## [Assignment]
Whenever a line in the entries below contains the string "Política", copy that line.

Records contained in a dataset
§ §
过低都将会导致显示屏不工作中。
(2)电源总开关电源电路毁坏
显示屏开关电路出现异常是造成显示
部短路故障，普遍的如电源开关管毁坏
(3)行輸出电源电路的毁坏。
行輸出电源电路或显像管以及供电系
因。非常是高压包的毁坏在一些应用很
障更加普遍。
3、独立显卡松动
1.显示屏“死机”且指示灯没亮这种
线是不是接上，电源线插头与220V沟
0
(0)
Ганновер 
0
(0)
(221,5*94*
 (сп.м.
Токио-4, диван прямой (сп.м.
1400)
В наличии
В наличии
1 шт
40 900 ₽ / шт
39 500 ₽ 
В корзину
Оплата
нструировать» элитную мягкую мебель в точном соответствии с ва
§ §
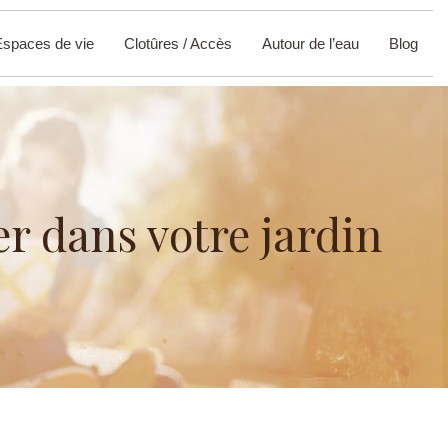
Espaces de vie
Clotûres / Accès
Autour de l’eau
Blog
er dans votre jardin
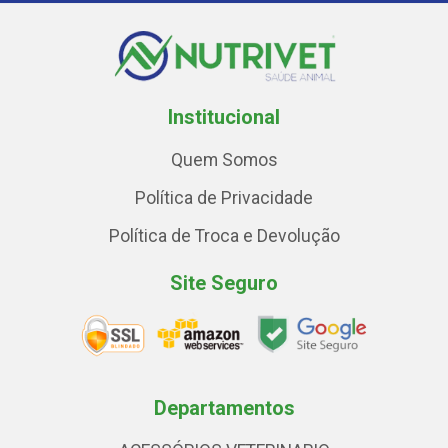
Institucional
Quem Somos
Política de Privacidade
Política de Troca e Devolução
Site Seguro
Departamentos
§ §
## [Problem solution]
Política de Privacidade
Política de Troca e Devolução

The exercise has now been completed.